Frankie Lymon & the Teenagers singles chronology
|  | "Why Do Fools Fall in Love" (1956) | "I Want You to Be My Girl" (1956) |

Audio sample
- 13-second audio sample of "Why Do Fools Fall in Love"file; help;

= Why Do Fools Fall in Love (song) =

1956 single by Frankie Lymon and The Teenagers

"Why Do Fools Fall in Love" (initially "Why Do Birds Sing So Gay?") is a debut single by American rock and roll band Frankie Lymon & the Teenagers that was released on January 10, 1956. It reached No. 1 on the R&B chart, No. 6 on Billboard's Pop Singles chart, and No. 1 on the UK Singles Chart in July. Many renditions of the song by other artists have also been hit records in the U.S., including versions by the Diamonds (in 1956), the Beach Boys (in 1964), and Diana Ross (in 1981).

The song was included in Robert Christgau's "Basic Record Library" of 1950s and 1960s recordings—published in Christgau's Record Guide: Rock Albums of the Seventies (1981)—and ranked No. 314 on the Rolling Stone magazine's list of The 500 Greatest Songs of All Time. In 2001, the 1955 recording of the song on Gee Records was inducted into the Grammy Hall of Fame.

==Background and authorship==
In late 1955, The Teenagers (at that time calling themselves The Premiers) auditioned a song called "Why do Birds Sing So Gay?" for George Goldner, recording producer and owner of Gee Records. Herman Santiago, tenor of the group, had written the song based on a line from some love letters given to the guys by a tenant in bassist Sherman Garnes' apartment building. One of them featured the words "Why do birds sing so gay?," which fit in with lyrics of other songs that Herman had been writing based on a 1-6-2-5 chord pattern. Herman adjusted the harmony to take advantage of Frankie Lymon's high tenor/soprano. At Goldner's suggestion, some of the lyrics were changed. During the audition, Lymon's voice stood out and Goldner recommended the lead in subsequent recording sessions be given to Lymon. The singer did some improvising and recreated the melody to match his own style. According to Jimmy Merchant, what happened at the recording session was a combination of "Frankie's singing ability coupled with George Goldner's special ability to bring out the best in Frankie."

Although early vinyl single releases of "Why Do Fools Fall in Love" credit Frankie Lymon, Herman Santiago, and George Goldner as co-writers of the song, later releases and cover versions were attributed only to Lymon and record producer George Goldner.

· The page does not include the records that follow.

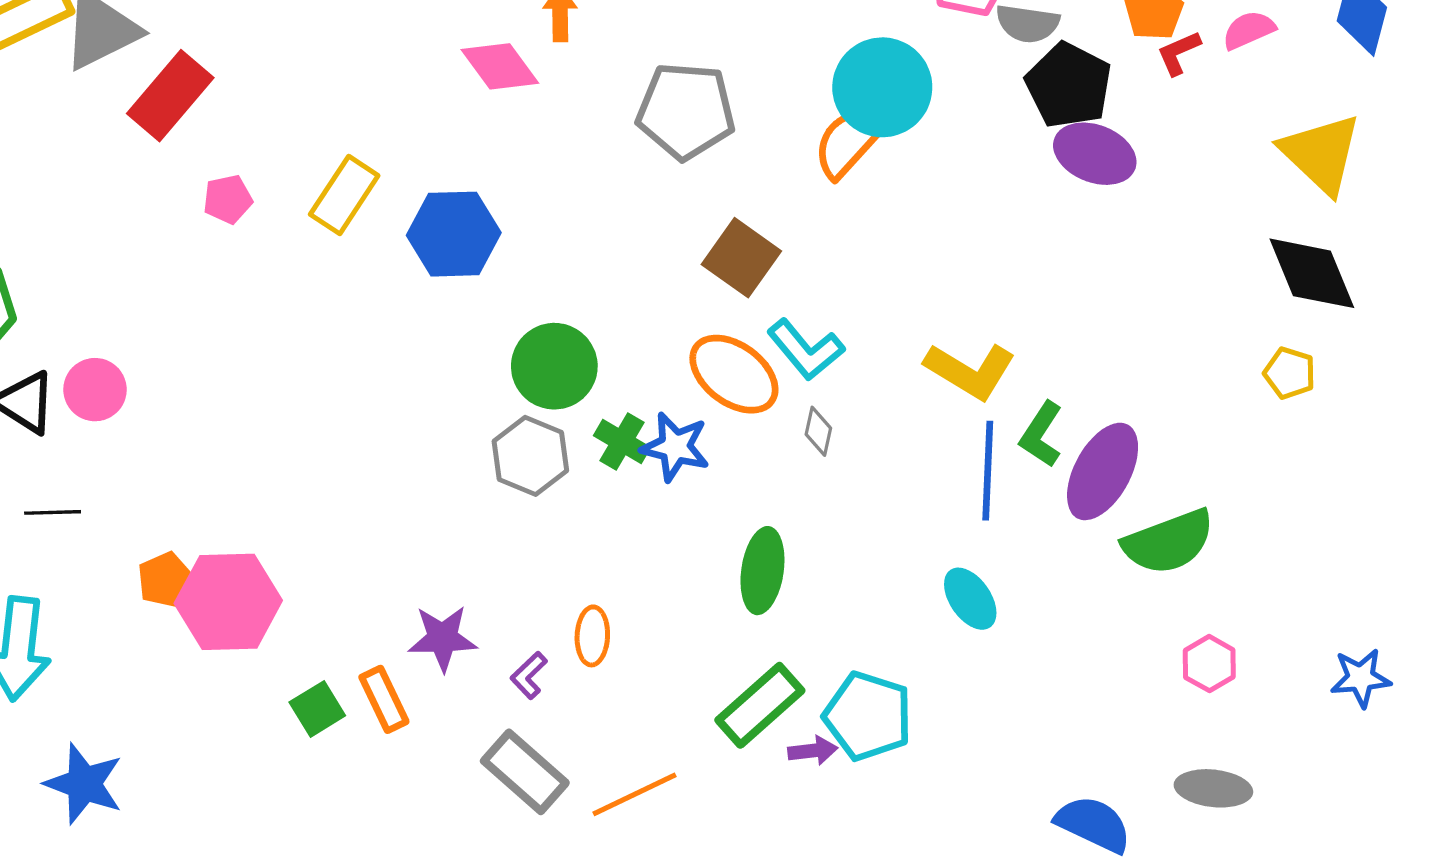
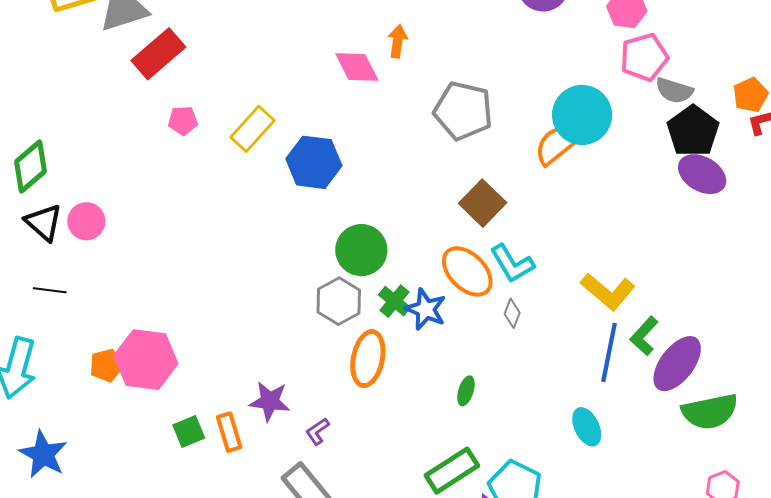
green ellipse: (762, 571) -> (466, 391), size x0.6
orange pentagon: (165, 580) -> (106, 365), moved
orange ellipse: (592, 636) -> (368, 359), moved, size x1.6

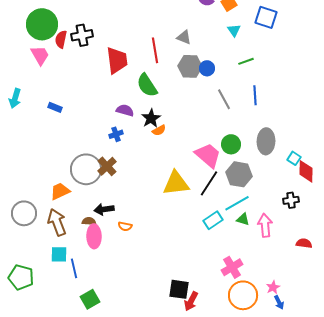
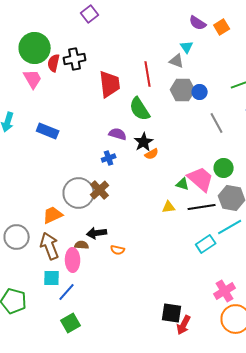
cyan triangle: (234, 30) -> (187, 47), moved
blue rectangle: (55, 107) -> (48, 131), size x1.5
yellow triangle: (176, 183) -> (169, 207), size x0.5
black line: (209, 183) -> (202, 207), turned 48
green triangle: (243, 219) -> (183, 184), moved
pink ellipse: (94, 236) -> (73, 260), moved
blue line: (74, 268) -> (67, 292), turned 54
green square: (90, 299) -> (71, 323), moved

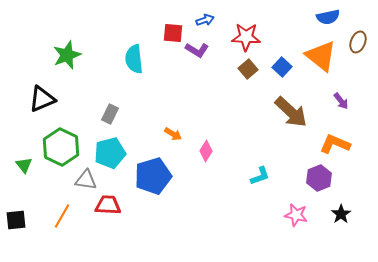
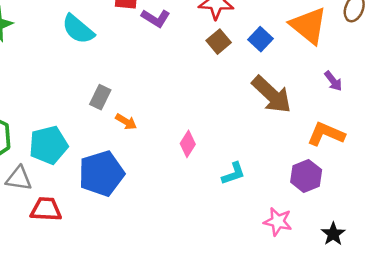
cyan semicircle: (134, 59) -> (78, 29), turned -44
gray rectangle: (110, 114) -> (100, 97), moved
pink diamond: (206, 151) -> (188, 144), moved
black star: (341, 214) -> (333, 234), moved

Goldner's name was later replaced by Morris Levy when Levy bought Goldner's interest in Gee Records, the Teenagers' record company.
After a lengthy court battle, songwriting credits were awarded to original Teenagers members Herman Santiago and Jimmy Merchant in December 1992.

However, this ruling was overturned by the U.S. Court of Appeals for the Second Circuit because Santiago and Merchant did not bring the case to court soon enough. This gave the song rights back to Lymon and Levy. The U.S. Supreme Court declined to hear a further appeal. The current publisher of the song is EMI Music Publishing, which still lists these two as the songwriters.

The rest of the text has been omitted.